Cartelli e striscioni antifascisti, contro la guerra, il riarmo e il militarismo ovunque e poi, sorprendentemente, centinaia di bandiere palestinesi, sui carri e ovunque lungo il corteo, insieme a decine di migliaia di simboli portati sul proprio corpo, Kefiah, spillette, adesivi denunciavano chiaramente il genocidio in corso, attuato dallo Stato israeliano con la complicità dell’intero Occidente e la solidarietà alla causa del popolo palestinese.

Il perché è semplice: è la risposta definitiva al pinkwashing dello Stato Sionista, il ripudio della strumentalizzazione islamofoba che lo Stato genocidiario fa, non solo della sedicente difesa della democrazia e della libertà delle donne (come se non esistesse un fondamentalismo ebraico misogino ed omofobo) ma anche la pretesa di proporsi come paladino difensore dei diritti civili delle comunità LGBTQIA+ quando a Gaza le nostre sorelle e i nostri fratelli muoiono sotto le bombe e di fame.

Insomma, il Pride è stato anche il più grande corteo pacifista, antifascista, contro il genocidio in corso e di solidarietà con il popolo palestinese degli ultimi anni.

Non casuale era del resto la presenza sul carro dell’ArciGay dell’attivista italo-palestinese Maya Issa, il cui intervento abbiamo pubblicato integralmente e autonomamente da questo articolo.

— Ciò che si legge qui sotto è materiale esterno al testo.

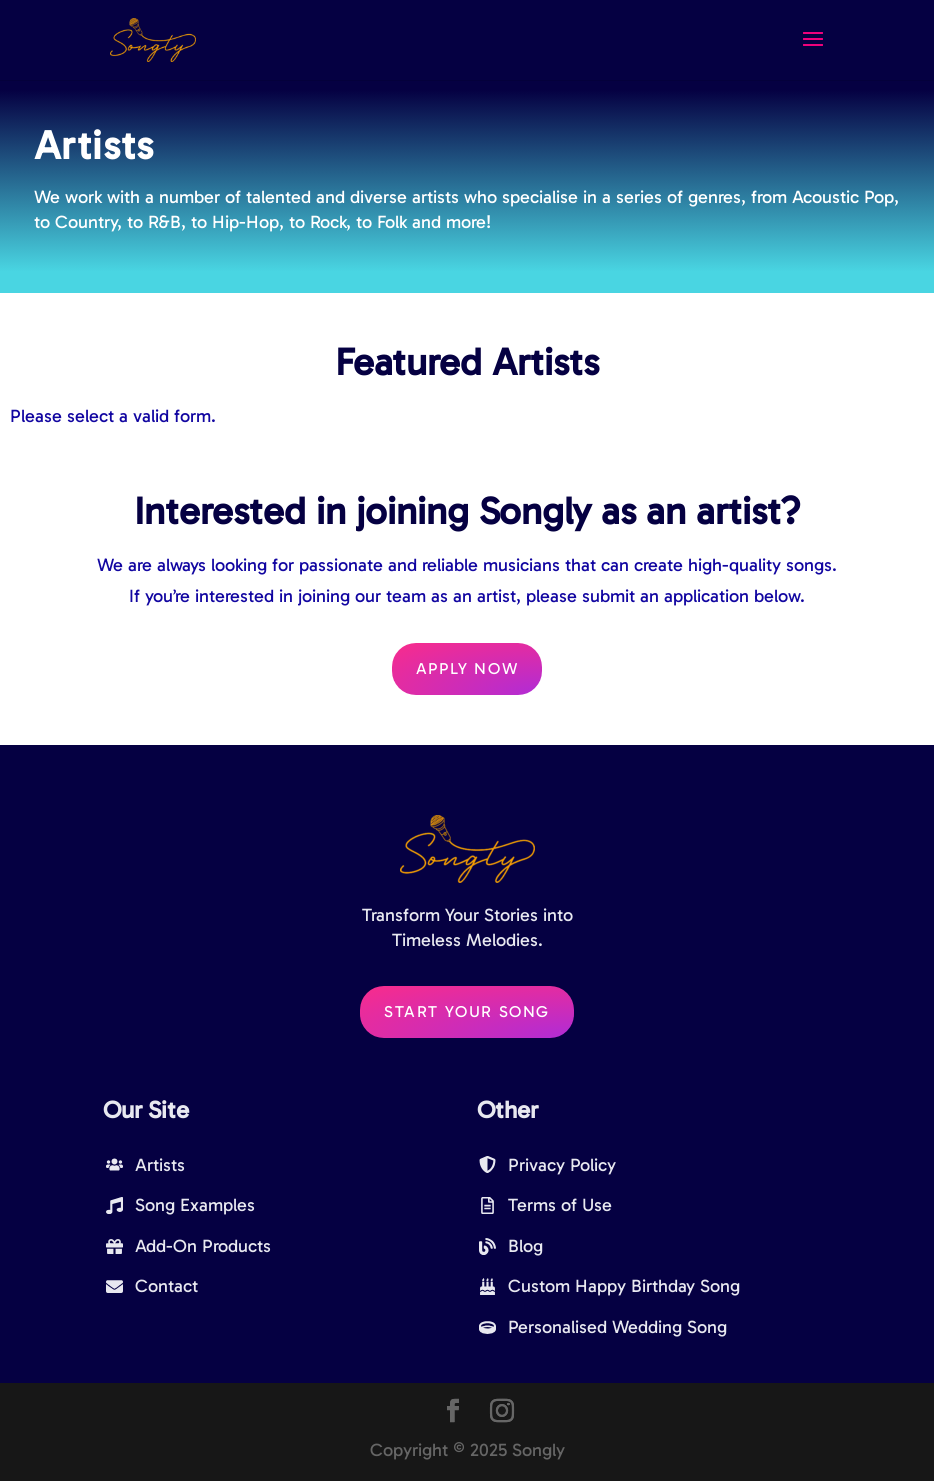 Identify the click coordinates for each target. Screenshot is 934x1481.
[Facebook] (453, 1413)
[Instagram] (502, 1413) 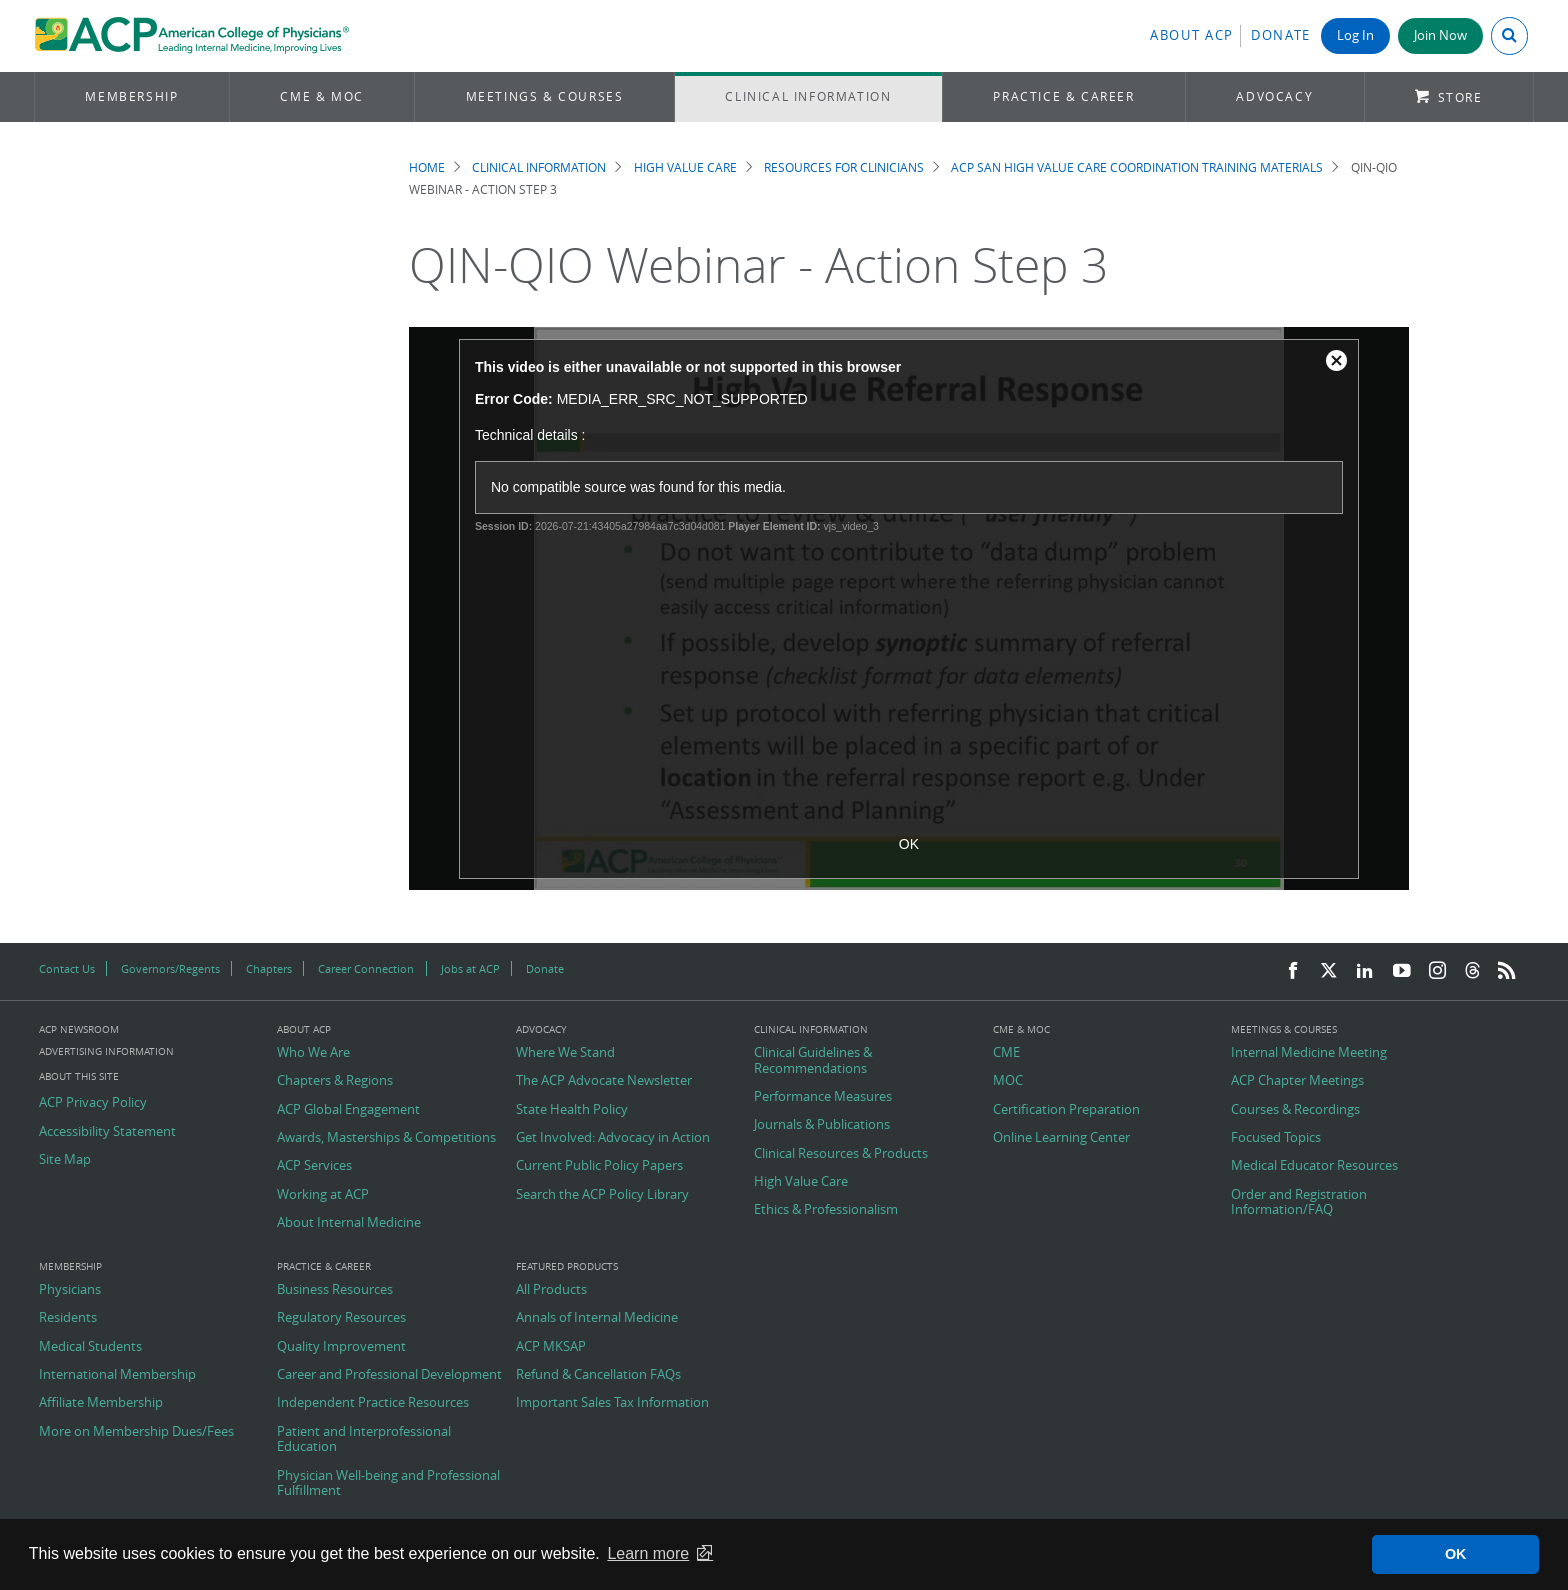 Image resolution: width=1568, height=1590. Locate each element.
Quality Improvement (341, 1347)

https://www.pressenza.com/it/2025/06/maya-issa-al-gay-pride-la-solidarieta-non-e-vera-se-non-e-anche-contro-loppressione-del-popolo-palestinese/

Infine parole chiare circa l’opposizione alla guerra: “Mentre in Medio Oriente continua l’escalation di violenza – ha detto Gabriele Piazzoni, segretario generale di Arcigay – i nostri Pride diventano marce per i diritti e per la pace, il disarmo e la nonviolenza. Ogni bandiera arcobaleno sventolata in queste giornate è un no alla guerra, un sì alla risoluzione pacifica dei conflitti.

La nostra comunità, che conosce sulla propria pelle la violenza dell’odio, non può che schierarsi dalla parte delle vittime di ogni oppressione. Oggi i nostri Pride marciano per i palestinesi che resistono a Gaza e per tutti i popoli costretti a fuggire dalle bombe di questo tempo assurdo, che sta macchiando in maniera indelebile la nostra storia”.

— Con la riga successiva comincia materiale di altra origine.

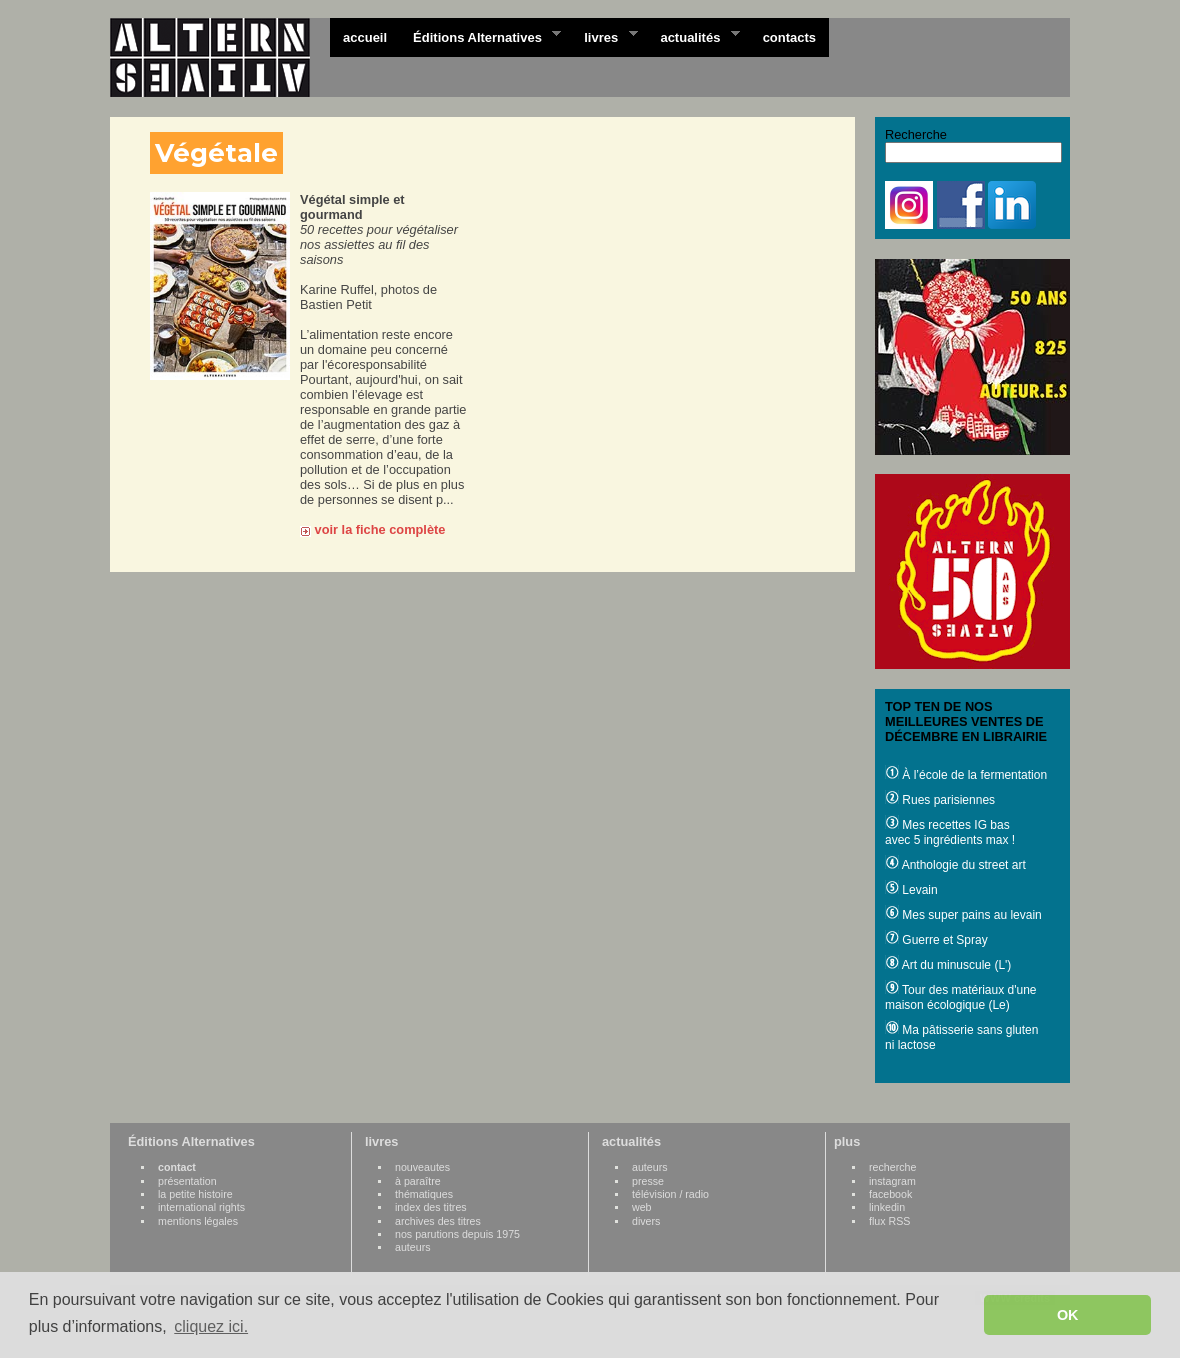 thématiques (424, 1194)
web (642, 1207)
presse (648, 1181)
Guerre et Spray (936, 940)
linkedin (887, 1207)
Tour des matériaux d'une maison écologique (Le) (960, 997)
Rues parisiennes (940, 800)
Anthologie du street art (955, 865)
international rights (201, 1207)
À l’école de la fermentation (966, 775)
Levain (911, 890)
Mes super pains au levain (963, 915)
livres (604, 36)
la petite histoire (195, 1194)
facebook (890, 1194)
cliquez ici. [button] (211, 1326)
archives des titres (438, 1221)
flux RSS (889, 1221)
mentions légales (198, 1221)
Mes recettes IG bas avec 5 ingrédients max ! (950, 832)
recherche (892, 1167)
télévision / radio (670, 1194)
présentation (187, 1181)
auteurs (413, 1247)
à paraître (418, 1181)
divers (646, 1221)
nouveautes (422, 1167)
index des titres (431, 1207)
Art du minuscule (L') (948, 965)
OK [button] (1068, 1315)
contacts (789, 37)
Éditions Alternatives (480, 36)
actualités (693, 36)
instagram (892, 1181)
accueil (365, 37)
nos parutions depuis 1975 (457, 1234) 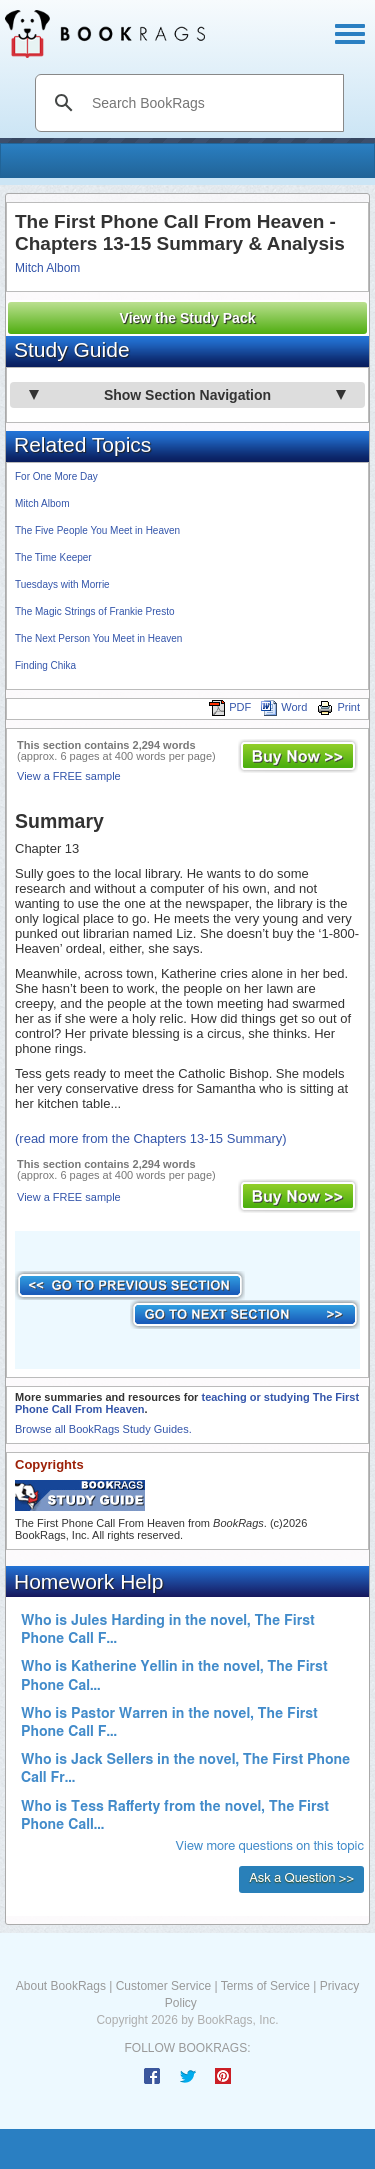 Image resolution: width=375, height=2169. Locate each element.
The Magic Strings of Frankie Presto (95, 611)
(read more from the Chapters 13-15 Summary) (151, 1138)
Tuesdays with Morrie (62, 584)
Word (284, 707)
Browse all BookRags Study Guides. (103, 1429)
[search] (210, 103)
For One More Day (56, 476)
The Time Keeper (53, 557)
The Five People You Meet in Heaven (97, 530)
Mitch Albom (47, 268)
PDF (230, 707)
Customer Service (163, 1986)
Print (338, 707)
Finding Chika (45, 665)
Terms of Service (265, 1986)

Insomma checché ne dicano certi “militanti severi, e chiedo scusa a vossia” con questa fiumana di giovani, che dietro i loro camion che sparavano musica a palla, non hanno affatto marciato, ma danzato per chilometri sotto il sole, e dio solo sa come abbiano fatto, con questa gioiosa e allegra fiumana di vita è scesa in campo la sola, immensa, vera e possibile forza reale di opposizione alla guerra e all’abisso in cui l’umanità sta precipitando.

Quelli della mia generazione (ho appena compiuto sessant’anni) dopo decenni di sconfitte, non possono dare lezioni a nessuno su come si fanno i cortei e su come si fa opposizione seriamente; si mettessero umilmente al loro fianco e, se non riescono più a danzare, almeno camminassero curiosi tra di loro.